1957: Poultry Products Inspection Act

1958: Food Additives Amendment

1960: Color Additive Amendment

1962: Talmidge/Aujeb Act

1966: Fair Packaging and Labeling Act

1967: Wholesome Meat Act

1968: Wholesome Poultry Products Act

1968: Animal Drug Amendments

1970: Egg Products Inspection Act

1976: Vitamins and Minerals Amendment

1980: Instant Formula Act

1990: Sanitary Food Transportation Act of 1990

1990: Nutrition Labeling and Education Act

1990: Organic Foods Production Act

1994: Dietary Supplement Health and Education Act

1996: Federal Tea Tasters Repeal Act

1996: Food Quality Protection Act

1997: FDA Modernization Act

1997: National Economic Crossroads Transportation Efficiency Act

=== 2001–present ===
2002: Public Health Security and Bioterrorism Preparedness and Response Act

2002: Farm Security and Rural Investment Act

2003: Animal Drug User Fee Act

2004: Passage of the Food Allergy Labeling and Consumer Protection Act

2005: Sanitary Food Transportation Act

2011: Food Safety Modernization Act

2016: Agriculture Marketing Act

== Recent food-borne illness outbreaks ==

Listed are the deadliest incidents of food-borne illness in the past few decades:

1992–1993 – Jack in the Box E. coli outbreak: Beef patties distributed by Jack in the Box restaurants were contaminated with E. coli O15:H7. Investigators say 602 patients were infected with E. coli, 144 people were hospitalized, and three people died.
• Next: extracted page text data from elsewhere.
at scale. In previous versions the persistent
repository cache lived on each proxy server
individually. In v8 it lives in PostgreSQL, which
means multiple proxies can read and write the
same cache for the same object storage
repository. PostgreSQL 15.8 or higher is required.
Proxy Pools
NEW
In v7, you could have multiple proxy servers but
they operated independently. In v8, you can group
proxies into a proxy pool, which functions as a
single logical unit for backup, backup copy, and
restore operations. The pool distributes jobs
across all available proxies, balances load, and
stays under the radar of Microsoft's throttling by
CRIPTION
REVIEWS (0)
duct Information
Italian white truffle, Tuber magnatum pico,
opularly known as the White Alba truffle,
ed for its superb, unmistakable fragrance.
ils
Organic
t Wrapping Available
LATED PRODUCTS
2003 – Chi Chi's Green Onion Hepatitis A outbreak: Green onions produced in Mexico were unknowingly infected with hepatitis A. These onions were served raw at a select Chi Chi restaurant near Pittsburgh, Pennsylvania. Of the 575 people who caught the disease, three people died.
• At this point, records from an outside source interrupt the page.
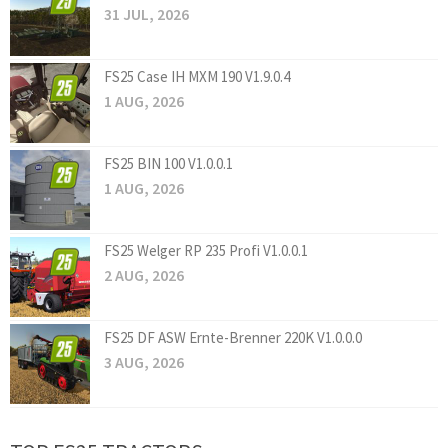
31 JUL, 2026
FS25 Case IH MXM 190 V1.9.0.4
1 AUG, 2026
FS25 BIN 100 V1.0.0.1
1 AUG, 2026
FS25 Welger RP 235 Profi V1.0.0.1
2 AUG, 2026
FS25 DF ASW Ernte-Brenner 220K V1.0.0.0
3 AUG, 2026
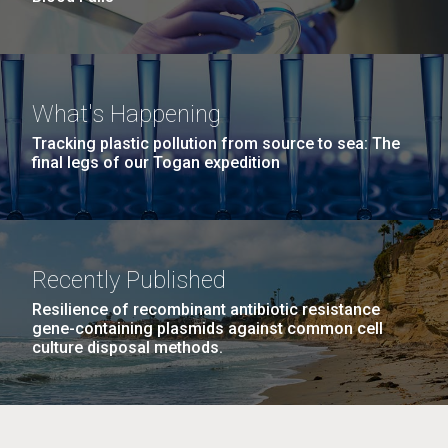
What's Happening
Tracking plastic pollution from source to sea: The
final legs of our Togan expedition
Recently Published
Resilience of recombinant antibiotic resistance
gene-containing plasmids against common cell
culture disposal methods.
2006 – Dole Baby Spinach E. coli outbreak: Baby spinach packaged in Dole's freshly bagged spinach was contaminated by the spinach field's proximity to cattle ranches. There were 238 who fell ill, of which 103 were hospitalized, and five people died.

2008 – King Nut Peanut Butter Salmonella outbreak: The King Nut creamy peanut butter was the source of a Salmonella outbreak throughout the United States with 714 total infected and a death toll of nine.

2011 – Cantaloupe listeriosis outbreak: Whole cantaloupes grown at Jensen Farms in Granada, Colorado were found to be contaminated with Listeria monocytogenes, a bacterium that causes listeriosis. The outbreak caused a total of 33 deaths from the 147 infected patients.

2015–2016 – Cucumber Salmonella outbreak: Investigators found Salmonella in cucumbers grown in Baja, Mexico and distributed by Andrew and Williamson Fresh produce. Of the 907 people infected with Salmonella, 204 were hospitalized, and six people died.